Le timing de cette présidence béninoise ajoute une dimension supplémentaire à son importance. Elle coïncidera avec la 81ᵉ session de l’Assemblée générale des Nations unies à New York, une tribune où les enjeux africains gagnent en visibilité internationale. Cotonou compte en profiter pour défendre une vision africaine unifiée sur les questions de paix et de sécurité, tout en renforçant la collaboration entre l’Union africaine et l’ONU — un partenariat décisif pour répondre aux crises, qu’elles émanent du Sahel ou de la Corne de l’Afrique.

Pour un État de taille modeste, traditionnellement discret sur la scène régionale, cette exposition diplomatique marque un tournant. Elle s’inscrit dans une dynamique impulsée par le président Romuald Wadagni, dont la première tournée sous-régionale avait déjà souligné une ambition claire : positionner le Bénin comme un acteur crédible et influent, capable de peser sur les grands débats africains sans renoncer à la modération qui a longtemps caractérisé sa diplomatie.

La rencontre d’Addis-Abeba illustre cette montée en puissance. En choisissant de préparer sa présidence en coordination directe avec la Commission de l’Union africaine, le Bénin envoie un message fort : il ne subira pas l’agenda continental, mais cherchera à le façonner. Le contexte sécuritaire actuel est particulièrement complexe : l’avancée des groupes armés vers les États côtiers du golfe de Guinée, l’instabilité des transitions sahéliennes et les tensions au sein des organisations régionales exigent une analyse fine des rapports de force. Sur ces sujets, la réussite d’une présidence se mesure moins aux discours qu’à la capacité à fédérer des consensus.

Pour Corinne Amori Brunet, l’enjeu sera de transformer cette visibilité en véritable influence. Diriger le Conseil de paix et de sécurité implique de fixer les priorités, de négocier avec des États aux intérêts divergents et de porter un discours à la fois ferme et rassembleur. Un exercice d’équilibriste où une seule erreur peut entamer le capital politique accumulé. Pourtant, c’est aussi une opportunité exceptionnelle de prouver qu’un pays peut compenser sa taille par la qualité de sa diplomatie.
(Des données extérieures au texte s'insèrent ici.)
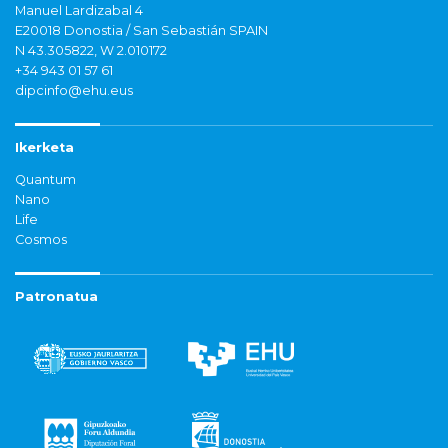
Manuel Lardizabal 4
E20018 Donostia / San Sebastián SPAIN
N 43.305822, W 2.010172
+34 943 01 57 61
dipcinfo@ehu.eus
Ikerketa
Quantum
Nano
Life
Cosmos
Patronatua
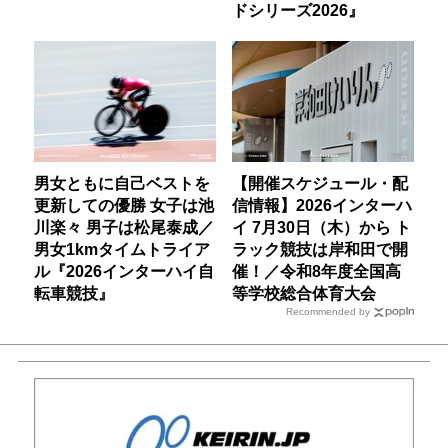
ドシリーズ2026』
男女ともに自己ベストを
【開催スケジュール・配
更新しての優勝 女子は池
信情報】2026インターハ
川楽々 男子は松尾泰成／
イ 7月30日（木）から ト
男女1kmタイムトライア
ラック競技は岸和田で開
ル『2026インターハイ自
催！／令和8年度全国高
転車競技』
等学校総合体育大会
Recommended by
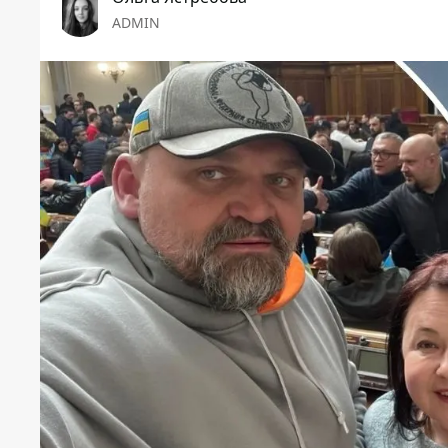
ADMIN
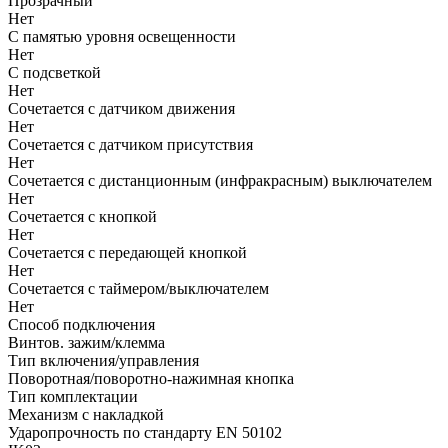
Прозрачный
Нет
С памятью уровня освещенности
Нет
С подсветкой
Нет
Сочетается с датчиком движения
Нет
Сочетается с датчиком присутствия
Нет
Сочетается с дистанционным (инфракрасным) выключателем
Нет
Сочетается с кнопкой
Нет
Сочетается с передающей кнопкой
Нет
Сочетается с таймером/выключателем
Нет
Способ подключения
Винтов. зажим/клемма
Тип включения/управления
Поворотная/поворотно-нажимная кнопка
Тип комплектации
Механизм с накладкой
Ударопрочность по стандарту EN 50102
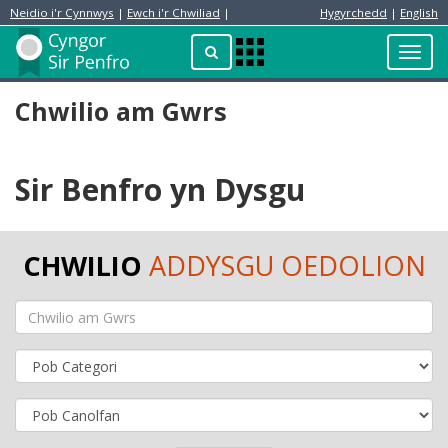
Neidio i'r Cynnwys
|
Ewch i'r Chwiliad
|
Hygyrchedd
|
English
Preswylydd
Chwilio
Toggl
Apps
navig
Menu
Chwilio am Gwrs
Sir Benfro yn Dysgu
CHWILIO
ADDYSGU OEDOLION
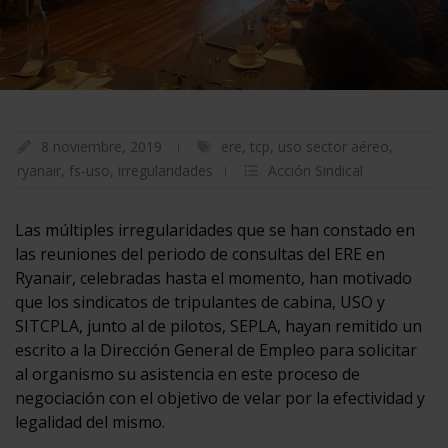
8 noviembre, 2019
ere
,
tcp
,
uso sector aéreo
,
ryanair
,
fs-uso
,
irregularidades
Acción Sindical
Las múltiples irregularidades que se han constado en
las reuniones del periodo de consultas del ERE en
Ryanair, celebradas hasta el momento, han motivado
que los sindicatos de tripulantes de cabina, USO y
SITCPLA, junto al de pilotos, SEPLA, hayan remitido un
escrito a la Dirección General de Empleo para solicitar
al organismo su asistencia en este proceso de
negociación con el objetivo de velar por la efectividad y
legalidad del mismo.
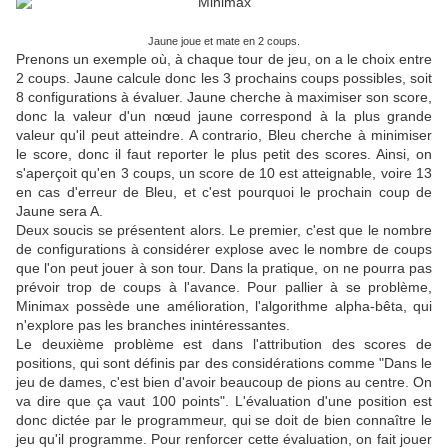
Jaune joue et mate en 2 coups.
Prenons un exemple où, à chaque tour de jeu, on a le choix entre
2 coups. Jaune calcule donc les 3 prochains coups possibles, soit
8 configurations à évaluer. Jaune cherche à maximiser son score,
donc la valeur d'un nœud jaune correspond à la plus grande
valeur qu'il peut atteindre. A contrario, Bleu cherche à minimiser
le score, donc il faut reporter le plus petit des scores. Ainsi, on
s'aperçoit qu'en 3 coups, un score de 10 est atteignable, voire 13
en cas d'erreur de Bleu, et c'est pourquoi le prochain coup de
Jaune sera A.
Deux soucis se présentent alors. Le premier, c'est que le nombre
de configurations à considérer explose avec le nombre de coups
que l'on peut jouer à son tour. Dans la pratique, on ne pourra pas
prévoir trop de coups à l'avance. Pour pallier à se problème,
Minimax possède une amélioration, l'algorithme alpha-bêta, qui
n'explore pas les branches inintéressantes.
Le deuxième problème est dans l'attribution des scores de
positions, qui sont définis par des considérations comme "Dans le
jeu de dames, c'est bien d'avoir beaucoup de pions au centre. On
va dire que ça vaut 100 points". L'évaluation d'une position est
donc dictée par le programmeur, qui se doit de bien connaître le
jeu qu'il programme. Pour renforcer cette évaluation, on fait jouer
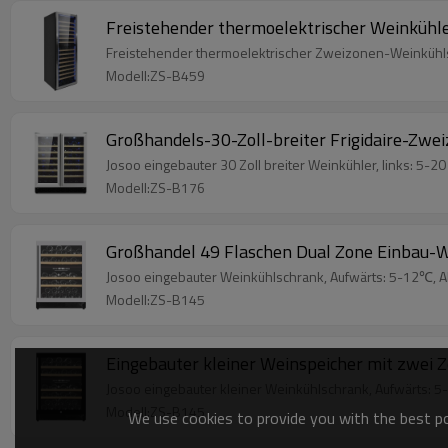
Freistehender thermoelektrischer Weinkühl
Freistehender thermoelektrischer Zweizonen-Weinkühlsch
Modell:ZS-B459
Großhandels-30-Zoll-breiter Frigidaire-Zwe
Josoo eingebauter 30 Zoll breiter Weinkühler, links: 5-2
Modell:ZS-B176
Großhandel 49 Flaschen Dual Zone Einbau-W
Josoo eingebauter Weinkühlschrank, Aufwärts: 5-12℃, Ab
Modell:ZS-B145
Eingebauter kleiner Weinspeicher mit zwei 
Josoo eingebauter kleiner Weinkühlschrank, Aufwärts: 5-
Modell:ZS-B145
We use cookies to provide you with the best pos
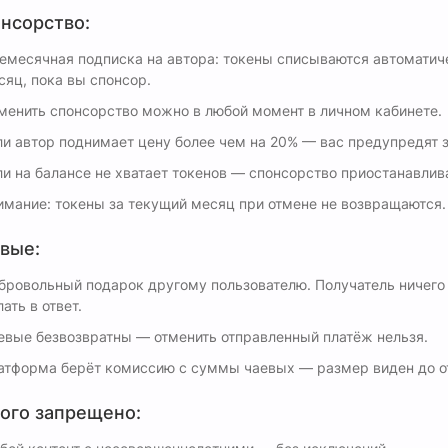
нсорство:
емесячная подписка на автора: токены списываются автоматиче
сяц, пока вы спонсор.
менить спонсорство можно в любой момент в личном кабинете.
ли автор поднимает цену более чем на 20% — вас предупредят з
ли на балансе не хватает токенов — спонсорство приостанавлив
имание: токены за текущий месяц при отмене не возвращаются.
вые:
бровольный подарок другому пользователю. Получатель ничего 
ать в ответ.
евые безвозвратны — отменить отправленный платёж нельзя.
атформа берёт комиссию с суммы чаевых — размер виден до о
ого запрещено:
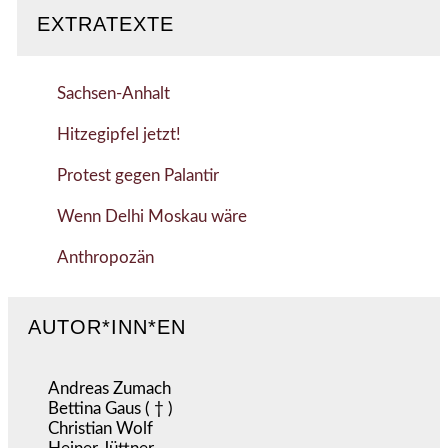
EXTRATEXTE
Sachsen-Anhalt
Hitzegipfel jetzt!
Protest gegen Palantir
Wenn Delhi Moskau wäre
Anthropozän
AUTOR*INN*EN
Andreas Zumach
Bettina Gaus ( † )
Christian Wolf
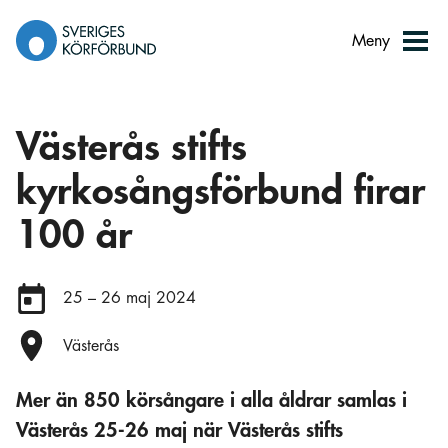
Gå
till
Meny
innehåll
Västerås stifts
kyrkosångsförbund firar
100 år
Datum:
25 – 26 maj 2024
Plats:
Västerås
Mer än 850 körsångare i alla åldrar samlas i
Västerås 25-26 maj när Västerås stifts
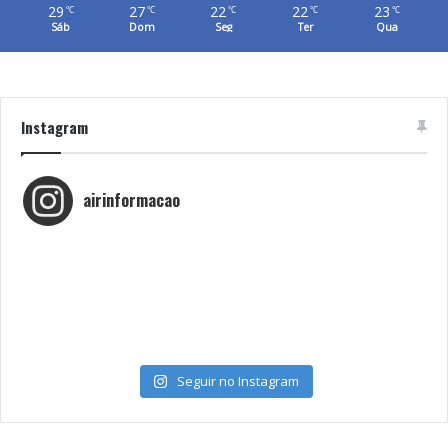
29
27
22
22
23
℃
℃
℃
℃
℃
Sáb
Dom
Seg
Ter
Qua
Instagram
airinformacao
Seguir no Instagram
Il ne faut cependant pas perdre de vue que la présidence tournante ne durera qu’un mois sur deux ans. Son succès se mesurera sur le long terme, à travers la persistance avec laquelle le Bénin défendra ses priorités après avoir passé le relais. Les prochaines semaines révéleront si la rigueur observée à Addis-Abeba se concrétisera par des actions tangibles lors de la session onusienne de septembre.

Dans une Afrique fracturée par les crises sécuritaires, la voix d’un État attaché au dialogue et à la méthode prend une importance particulière. En s’installant progressivement au cœur de l’appareil africain de paix, le Bénin mise sur une diplomatie patiente comme levier stratégique. La démonstration débutera en septembre.